The occasion for these editorial musings was provided by the release Tuesday of the Government Accountability Office's fourth annual report to Congress on improving efficiency and effectiveness in the federal government. These reports were initiated in 2010 at the behest of Sen. Tom Coburn, the Oklahoma Republican who, unfortunately, is retiring from Congress to deal with some serious health issues. In its first three reports, the GAO pointed to 162 examples of duplication and overlap in federal programs and recommended 380 specific actions Congress could take to achieve billions of dollars in bureaucratic savings.
And what has Congress done in response to these GAO reports? "Over the past four years, GAO's duplication reports have identified a mother lode of potential savings. Sadly, Congress has done very little digging. We've achieved a small fraction of the savings GAO has revealed," Coburn said in a statement. "Turning this ready-made list of cuts into savings is one of the best ways Congress can regain the trust and confidence of the American people. No American -- regardless of party or ideology -- wants to see their tax dollars fund unnecessary duplication and bloat, particularly when real incomes have flat-lined and our economy is being dragged down by a $17 trillion debt.”

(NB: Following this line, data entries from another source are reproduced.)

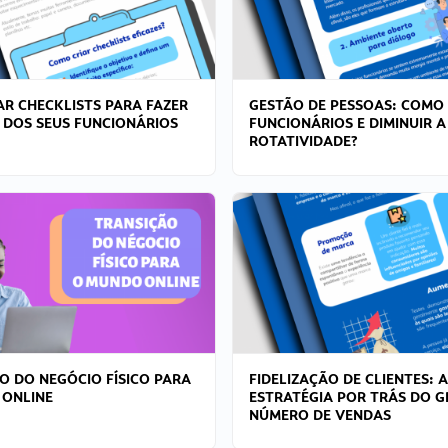
R CHECKLISTS PARA FAZER
GESTÃO DE PESSOAS: COMO
 DOS SEUS FUNCIONÁRIOS
FUNCIONÁRIOS E DIMINUIR A
ROTATIVIDADE?
O DO NEGÓCIO FÍSICO PARA
FIDELIZAÇÃO DE CLIENTES: A
 ONLINE
ESTRATÉGIA POR TRÁS DO 
NÚMERO DE VENDAS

How can it be that Congress has done so little to remedy such egregious waste? Sure, the Senate is controlled by the Democrats and the House by the Republicans, but can't everyone agree that government should not spend tax dollars in redundant ways?
Consider this example from the current GAO report: “We found that 117,000 individuals received concurrent cash benefit payments, in fiscal year 2010, from the Disability Insurance and Unemployment Insurance programs totaling more than $850 million because current law does not preclude the receipt of overlapping benefits.”
If the Democrats and Republicans who run things in Washington can't agree that no individual should get both disability and unemployment benefits, then it’s time to send a new crop of senators and representatives to Congress. And nobody should be surprised if these fresh faces display no qualms whatsoever about turning our nation's capital upside down and inside out. Coburn can tell them where to start.